When a local landlord called the Stray Rescue of St. Louis animal shelter to report a dog abandoned in one of his homes, Lochmann first became aware of Freon.


The landlord disclosed to the personnel at the animal shelter that Freon’s family had relocated to a house without a pet policy and that they had kept Freon locked in a stairway for more than a week before alerting authorities. When Lochmann heard this, she immediately got in her car and headed to the residence.

In the foyer, where Freon was allegedly residing, was a closed door when Lochmann came on the scene.



Chief life-saving officer at the shelter Lochmann said, “When I cracked the door [open], I saw him huddling on one of the landings.”

Watch Lochmann find Freon here:



The food bowls that someone had left behind allowed Freon, who was alone himself, to last for over two weeks on the stairs. To stay cool during the sweltering summer days, he also kept a supply of water.

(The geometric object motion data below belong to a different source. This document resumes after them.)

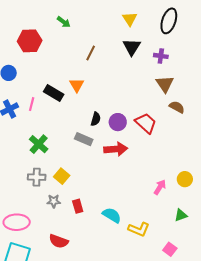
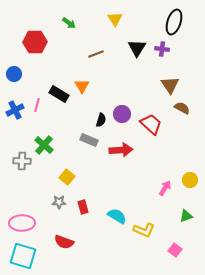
yellow triangle: (130, 19) -> (115, 19), moved
brown line: (91, 53) -> (96, 54), turned 42
purple cross: (161, 56) -> (162, 49), moved
purple circle: (118, 122) -> (122, 114), moved
gray cross: (37, 177) -> (22, 161), moved

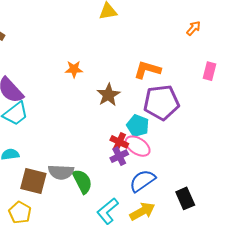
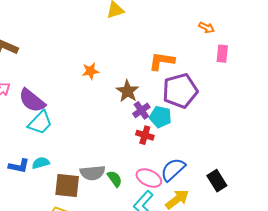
orange arrow: (193, 28) -> (206, 28), moved, turned 84
pink ellipse: (138, 146) -> (149, 178), moved
purple cross: (119, 156) -> (141, 110), moved
green semicircle: (82, 181) -> (115, 179), size x0.7

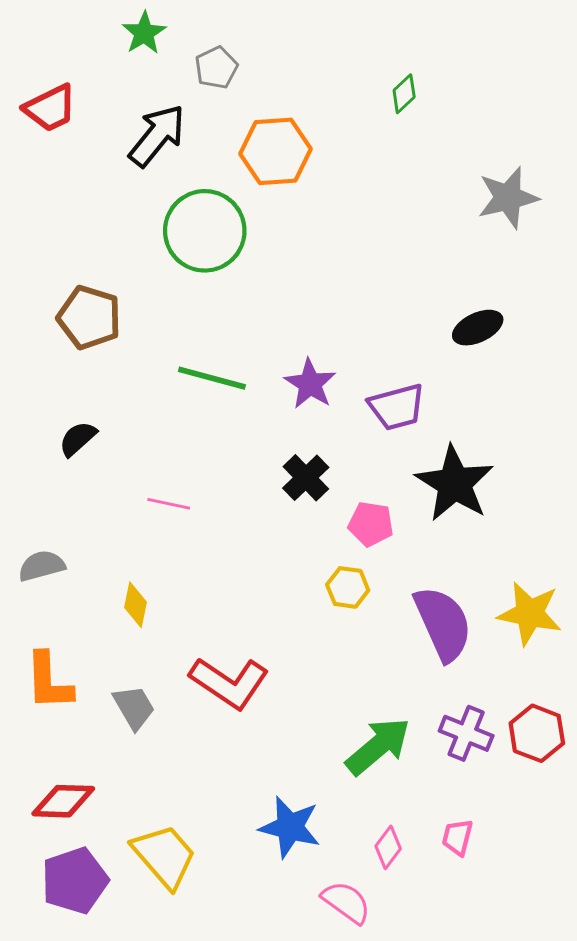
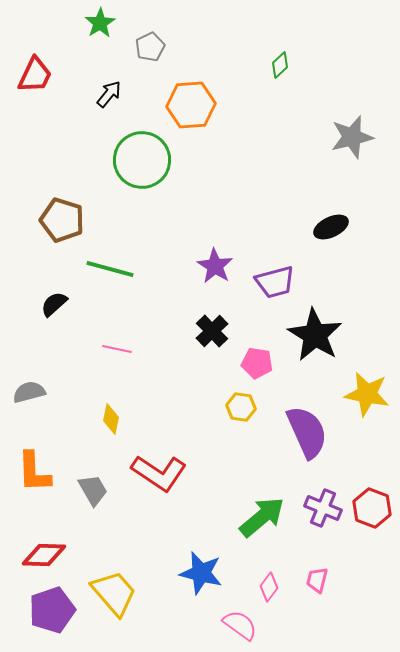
red trapezoid: (50, 108) -> (35, 75), turned -39
black arrow: (157, 136) -> (109, 94), size x0.6
green line: (212, 378) -> (110, 269), moved
yellow diamond: (135, 605) -> (111, 419), moved
yellow star: (530, 613) -> (367, 394), moved

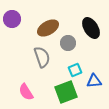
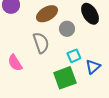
blue triangle: (94, 81) -> (93, 67), turned -35
pink semicircle: (26, 92) -> (15, 63), moved

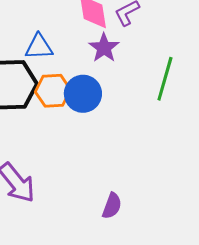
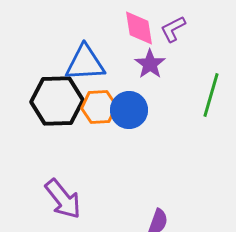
blue triangle: (39, 47) -> (85, 63), size x1.4

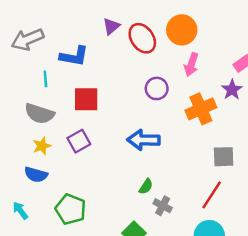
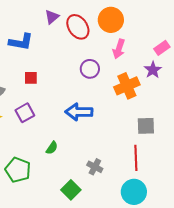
red square: (86, 99) -> (31, 78), size x0.6
green semicircle: (146, 187) -> (52, 148), moved
red line: (212, 195) -> (136, 158), turned -35

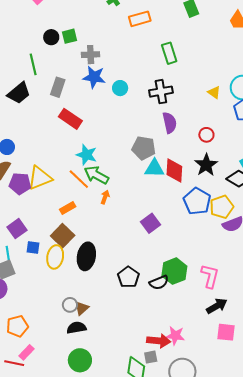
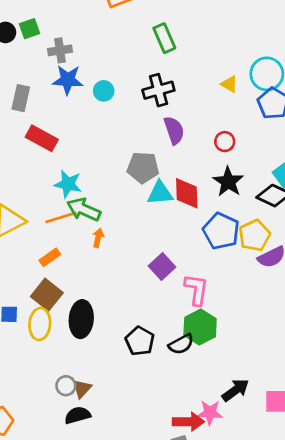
orange line: (79, 179) -> (61, 217), turned -55
pink L-shape: (210, 276) -> (196, 290), moved
black arrow: (217, 306) -> (235, 390), moved

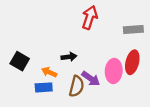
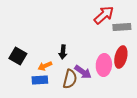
red arrow: (90, 17) -> (104, 15), moved, turned 30
black arrow: (69, 57) -> (63, 52), turned 104
orange arrow: (49, 72) -> (45, 66), turned -48

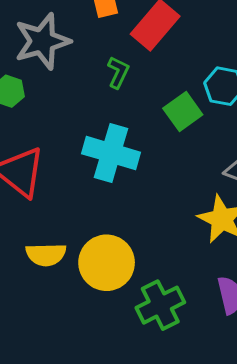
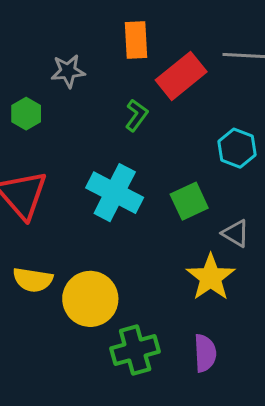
gray star: (42, 41) -> (68, 71), size x0.6
green square: (183, 112) -> (189, 201), moved

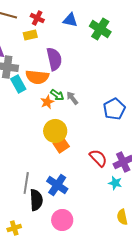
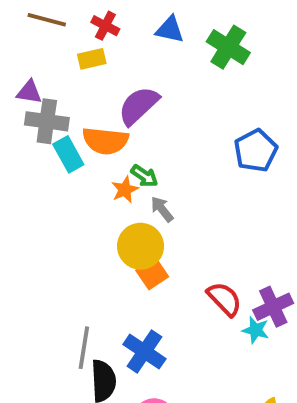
purple semicircle: (54, 59) -> (139, 106), turned -120
gray arrow: (72, 98) -> (162, 209), moved
blue pentagon: (114, 109) -> (256, 151), moved
cyan star: (115, 183) -> (256, 330), moved

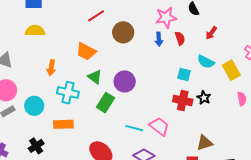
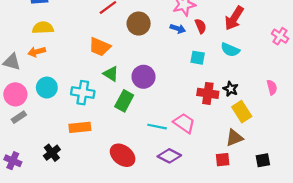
red arrow: (211, 33) -> (234, 18), size x1.6
blue arrow: (159, 39) -> (178, 29), turned -64
orange arrow: (51, 68) -> (37, 52), moved, turned 70
yellow rectangle: (231, 70) -> (242, 112), moved
cyan square: (184, 75) -> (198, 58), moved
cyan circle: (34, 106) -> (47, 88), moved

To Lochmann’s astonishment, the frightened dog did not object when she tried to place a leash on him as she descended the steps to Freon’s landing.


“He was a little hesitant to come with me,” Lochmann said. “But after just a little bit of coaxing with Vienna sausages, he walked up the steps and right out the front door.”

They then left.



Freon, who did not yet have a name, did something that drew Lochmann’s eye as soon as they got into the automobile.

“He kind of stood up front with us and pushed his face against the air conditioner vents,” Lochmann said. “That’s why he got the name Freon because he liked the cold air on his face.”


Freon won everyone’s hearts the moment he arrived at the shelter.

The dog “kissed everyone in [the] clinic, even when he got his shots!” according to a Facebook post. No other dog has ever behaved that way before, the post continues.



After being left alone for such a long time, Freon spent a little time at the shelter’s clinic where he received the treatment he needed.

As soon as he was in good health again, Freon was qualified for adoption, but he was removed from the adoption listing as soon as he was in good health again.


“He’s got his forever family now,” according to Lochmann. “He has a dog sibling, too! ”

Freon is thriving in his forever home right now, and the staff at Stray Rescue of St. Louis is happy that he can put his traumatic history behind him.


“We love you, buddy,” the shelter wrote in a post announcing Freon’s adoption. “[There’s] no looking back.”